***** Recorded information *****
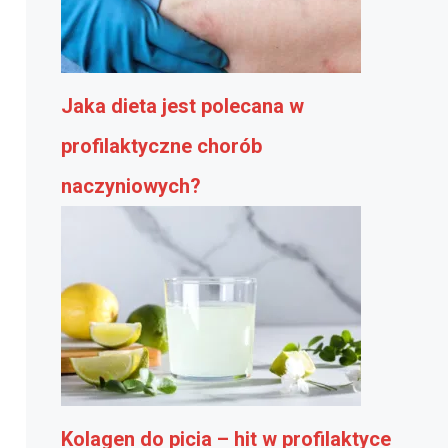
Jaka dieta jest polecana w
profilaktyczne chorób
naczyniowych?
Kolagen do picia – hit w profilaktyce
*****
***** Recorded information *****
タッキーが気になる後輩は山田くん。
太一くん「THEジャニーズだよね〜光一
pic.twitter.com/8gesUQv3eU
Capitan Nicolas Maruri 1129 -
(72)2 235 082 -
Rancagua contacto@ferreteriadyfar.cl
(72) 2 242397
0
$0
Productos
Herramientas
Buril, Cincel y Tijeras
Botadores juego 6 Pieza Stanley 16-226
*****
Reproduce exactly the section above that begins at the line containing "profilaktyczne chorób" and ends at the line containing "Kolagen do picia – hit w profilaktyce", leaving out all other lines.

[Expected answer]
profilaktyczne chorób
naczyniowych?
Kolagen do picia – hit w profilaktyce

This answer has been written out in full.